We do have really good lab relations, which has certainly helped along the way, but this puts us in a position to control our supply chain a bit more, while cutting COGS down significantly. We’ve sold CBD tinctures for years, blending from other vetted sources, the hope is bringing the CO2 extraction in-house just gives us more control over our processes, and any tolling work we do “on the side” is just gravy. It doesn’t need to be particularly profitable for us as a stand-alone extraction business, we are already our own most profitable customer, so that justified the capital expenditure up-front.

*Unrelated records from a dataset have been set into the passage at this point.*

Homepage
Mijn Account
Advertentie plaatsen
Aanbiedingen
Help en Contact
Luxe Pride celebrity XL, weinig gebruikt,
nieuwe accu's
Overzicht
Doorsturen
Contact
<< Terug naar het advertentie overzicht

As you said, in more mature ag industries, these issues are solved to the point of almost being commoditized, but right now, its Wild Wild West in Washington when it comes to brand new hemp farms coming online all at once, few futures contracts in place, and no existing infrastructure for toll CO2 processing. IMHO there is a “gap” that we think we can fill, while serving our own production needs. It helps that electricity is cheaper here, since that is turning out to be a bigger cost than expected, and we aren’t going to toll as a charity, but I think serving today’s “small-batch” clients needing CO2 extraction that don’t want to dump 6-figures into equipment, leads to important relationships as they grow larger in the future. If our costing model can get us under $20/lb marginal costs to run batches for others, I think we’d be able to pick and choose clients to fit around our equipment’s in-house downtime. The devil is in the details though, and we have lots to learn about optimizing yields before we start tolling for others at a flat-rate per pound.